Resistance to treatment poses a major challenge for cancer therapy, and oncoviral treatment encounters the issue of viral resistance as well. In this investigation, we introduce deterministic differential equation models to explore the effect of resistance on oncolytic viral therapy. Specifically, we classify tumor cells into resistant, sensitive, or infected with respect to oncolytic viruses for our analysis. Immune cells can eliminate both tumor cells and viruses. Our research shows that the introduction of immune cells into the tumor-virus interaction prevents all tumor cells from becoming resistant in the absence of conversion from resistance to sensitivity, given that the proliferation rate of immune cells exceeds their death rate. The inclusion of immune cells leads to an additional virus-free equilibrium when the immune cell recruitment rate is sufficiently high.
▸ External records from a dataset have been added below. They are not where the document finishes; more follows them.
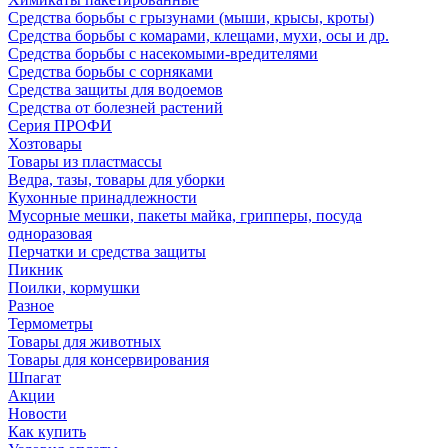
Средства борьбы с грызунами (мыши, крысы, кроты)
Средства борьбы с комарами, клещами, мухи, осы и др.
Средства борьбы с насекомыми-вредителями
Средства борьбы с сорняками
Средства защиты для водоемов
Средства от болезней растений
Серия ПРОФИ
Хозтовары
Товары из пластмассы
Ведра, тазы, товары для уборки
Кухонные принадлежности
Мусорные мешки, пакеты майка, грипперы, посуда
одноразовая
Перчатки и средства защиты
Пикник
Поилки, кормушки
Разное
Термометры
Товары для животных
Товары для консервирования
Шпагат
Акции
Новости
Как купить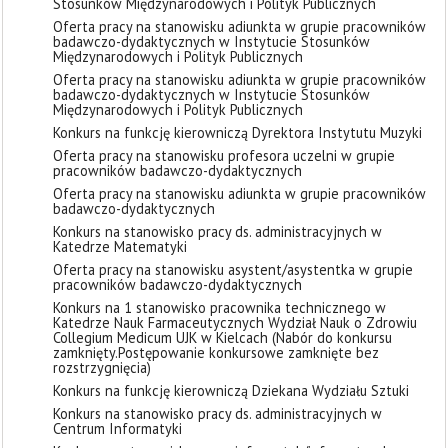
Stosunków Międzynarodowych i Polityk Publicznych
Oferta pracy na stanowisku adiunkta w grupie pracowników
badawczo-dydaktycznych w Instytucie Stosunków
Międzynarodowych i Polityk Publicznych
Oferta pracy na stanowisku adiunkta w grupie pracowników
badawczo-dydaktycznych w Instytucie Stosunków
Międzynarodowych i Polityk Publicznych
Konkurs na funkcję kierowniczą Dyrektora Instytutu Muzyki
Oferta pracy na stanowisku profesora uczelni w grupie
pracowników badawczo-dydaktycznych
Oferta pracy na stanowisku adiunkta w grupie pracowników
badawczo-dydaktycznych
Konkurs na stanowisko pracy ds. administracyjnych w
Katedrze Matematyki
Oferta pracy na stanowisku asystent/asystentka w grupie
pracowników badawczo-dydaktycznych
Konkurs na 1 stanowisko pracownika technicznego w
Katedrze Nauk Farmaceutycznych Wydział Nauk o Zdrowiu
Collegium Medicum UJK w Kielcach (Nabór do konkursu
zamknięty. ​Postępowanie konkursowe zamknięte bez
rozstrzygnięcia)
Konkurs na funkcję kierowniczą Dziekana Wydziału Sztuki
Konkurs na stanowisko pracy ds. administracyjnych w
Centrum Informatyki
The total tumor burden at this virus-free equilibrium is smaller than that at the virus-free and immune-free equilibrium. Therefore, immune cells are capable of reducing the tumor load under the condition of sufficient immune strength. Numerical investigations reveal that the virus transmission rate and parameters related to the immune response significantly impact treatment outcomes. However, monotherapy alone is insufficient for eradicating tumor cells, necessitating the implementation of additional therapies. Further numerical simulation shows that combination therapy with chimeric antigen receptor (CAR T-cell) therapy can enhance the success of treatment.